(Wan – 09.11.25)

Bund-Länder-Digitalgipfel der Justizministerinnen und Justizminister: Gemeinsame Erklärung zur Umsetzung der Digitalsäule des neuen Pakts für den Rechtsstaat
Die Justizministerinnen und Justizminister der Bundesländer und des Bundes trafen sich am 7. November 2025 in Leipzig, um die Weiterentwicklung der Digitalisierung im Justizbereich zu beraten. Schwerpunktthema war die Umsetzung des neuen Pakts für den Rechtsstaat, insbesondere die Finanzierung von Digitalisierungsprojekten im Rahmen der sogenannten Digitalsäule. Hierbei ging es um die konkrete Verteilung von Fördermitteln in Höhe von bis zu 70 Millionen Euro jährlich für den Zeitraum 2027 bis 2029, insgesamt also bis zu 210 Millionen Euro aus dem Sondervermögen Infrastruktur.
Bundesmittel für Digitalisierungsprojekte
Bundesjustizministerin Dr. Stefanie Hubig betonte, dass ein Rechtsstaat für alle Bürgerinnen und Bürger spürbar sein müsse und die Digitalisierung hierfür ein wesentlicher Baustein sei. Der Bund stelle hierfür bis 2029 jährlich 70 Millionen Euro zur Verfügung, um die Finanzierung konkreter Projekte zu ermöglichen. In gemeinsamer Abstimmung mit den Ländern wurden nun die Verteilungsschlüssel festgelegt.
Länderbeteiligung und gemeinsame Verantwortung
Die sächsische Justizministerin Prof. Constanze Geiert unterstrich die Bedeutung der Digitalisierung für die Zukunftsfähigkeit des Rechtsstaats und hob die Notwendigkeit hervor, den Zugang zum Recht zu vereinfachen und die Effizienz der Behörden zu steigern. Die geplanten Vorhaben, von der Justizcloud bis zum Online-Klageverfahren, würden das Vertrauen in die Justiz stärken.

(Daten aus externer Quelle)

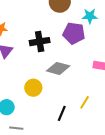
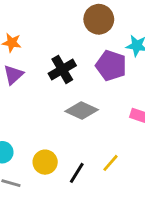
black cross: (40, 42) -> (62, 69), turned -30
yellow circle: (33, 88) -> (45, 162), moved

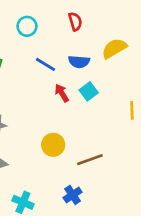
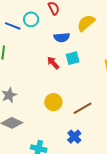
cyan circle: (27, 26) -> (31, 19), moved
blue line: (46, 64) -> (13, 26), moved
cyan square: (89, 91) -> (73, 58), turned 32

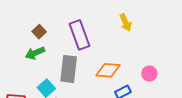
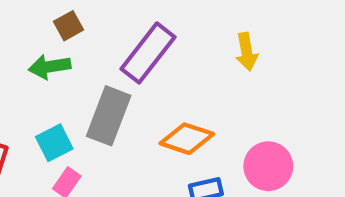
purple rectangle: (79, 35) -> (148, 53), turned 44
pink circle: (149, 74) -> (268, 166), size x1.5

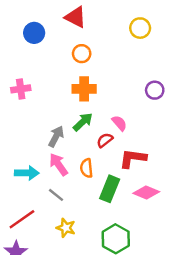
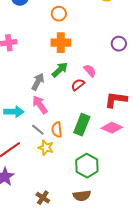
red L-shape: (133, 158) -> (116, 100), moved
orange semicircle: (86, 168) -> (57, 130), moved
yellow star: (66, 228) -> (46, 148), moved

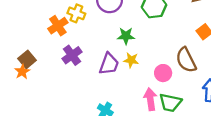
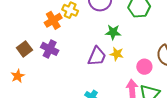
purple cross: (72, 55) -> (50, 49), moved, turned -30
orange star: (22, 72) -> (18, 76), moved

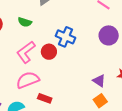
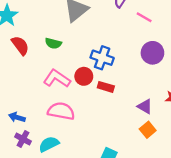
pink L-shape: (26, 52) -> (57, 79), turned 75
pink semicircle: (28, 80) -> (61, 111), turned 35
red rectangle: (45, 98) -> (106, 87), moved

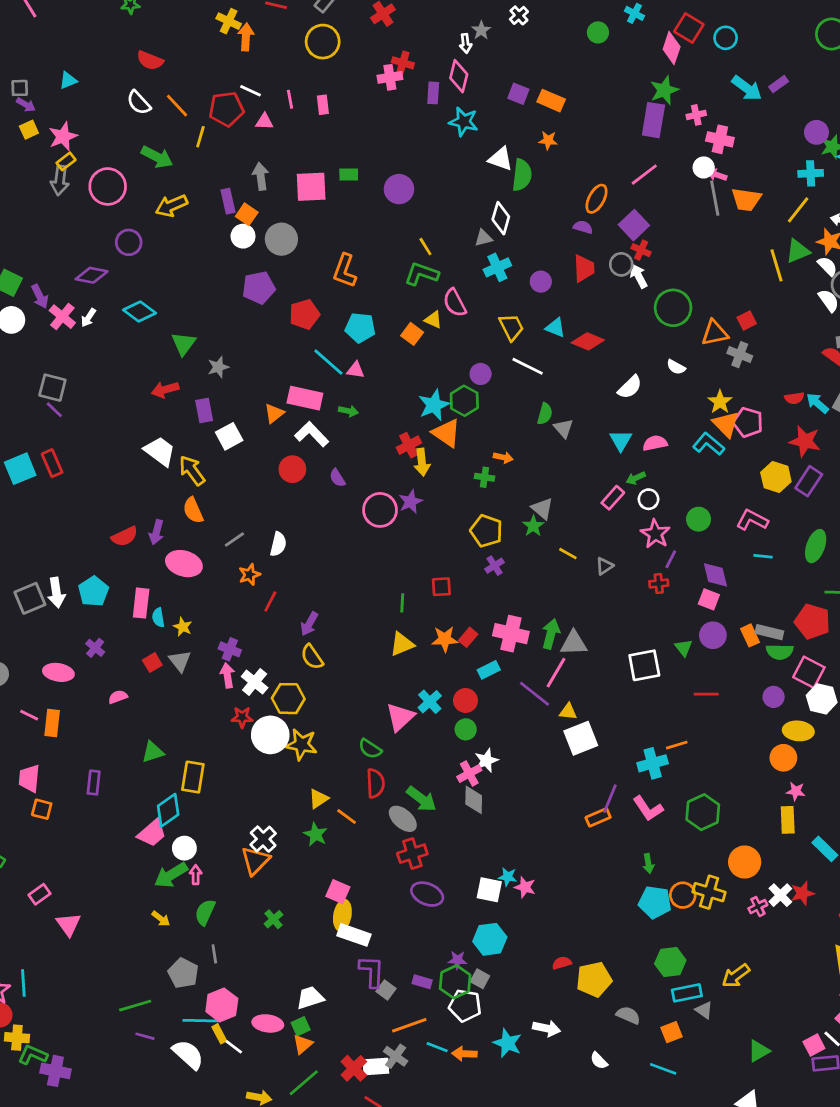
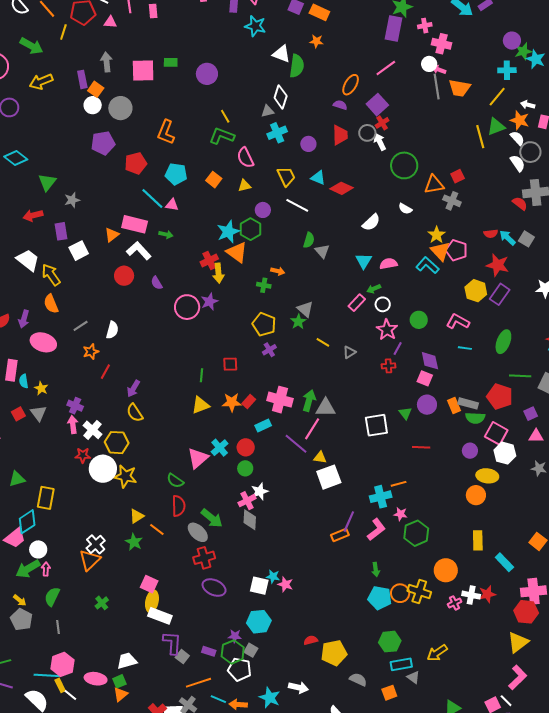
red cross: (641, 250) -> (382, 123), turned 32
yellow triangle: (433, 320) -> (244, 186), moved, turned -40
pink star: (796, 791) -> (400, 514), moved
pink L-shape: (648, 808) -> (376, 529), turned -95
white cross: (780, 895) -> (471, 595), turned -36
gray pentagon: (183, 973) -> (21, 620), moved

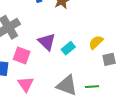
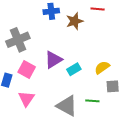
purple triangle: (47, 42) -> (53, 60), turned 36
green line: (92, 87) -> (92, 101), moved

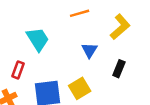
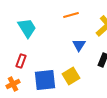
cyan trapezoid: (38, 39) -> (27, 28), moved

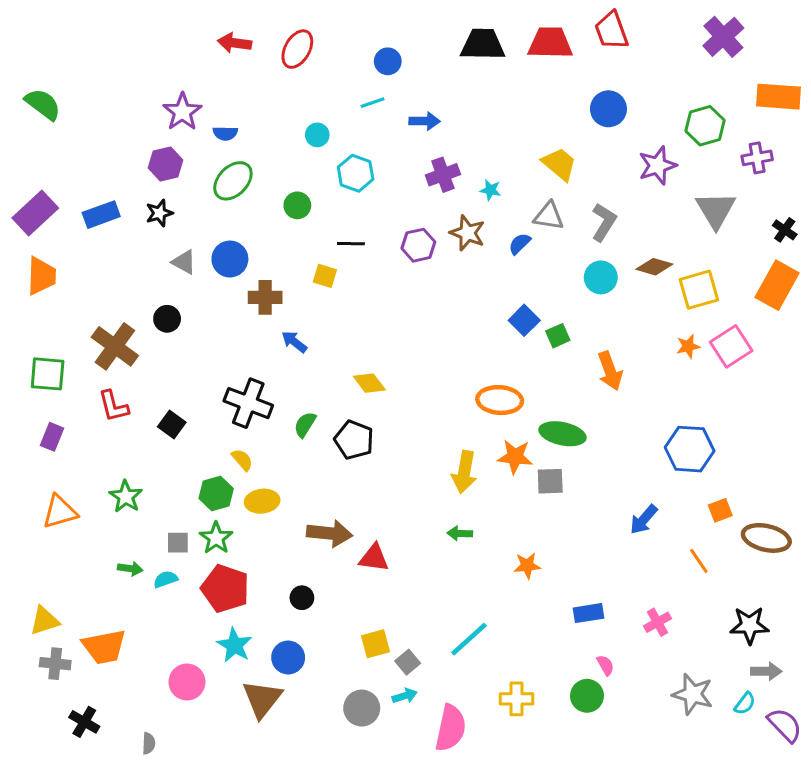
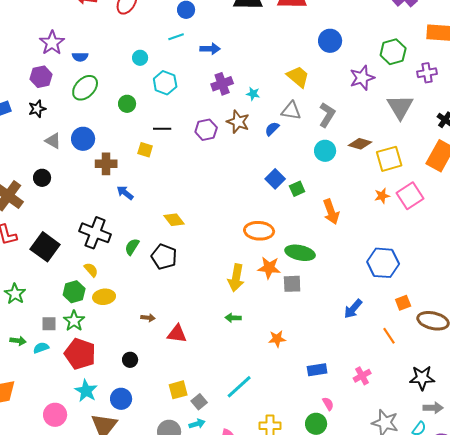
black square: (172, 425) -> (45, 247), size x1.6
brown arrow: (330, 533) -> (148, 318), size x0.5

Die niedersächsische Justizministerin Dr. Kathrin Wahlmann betonte, dass die Justiz bereits auf einem guten Weg sei und die Digitalisierung nun vorangetrieben werden müsse. Die Zusammenarbeit von Bund und Ländern sei hierfür entscheidend. Ein zentrales Projekt sei die Schaffung einer bundeseinheitlichen Justizcloud, an der Niedersachsen maßgeblich beteiligt sei.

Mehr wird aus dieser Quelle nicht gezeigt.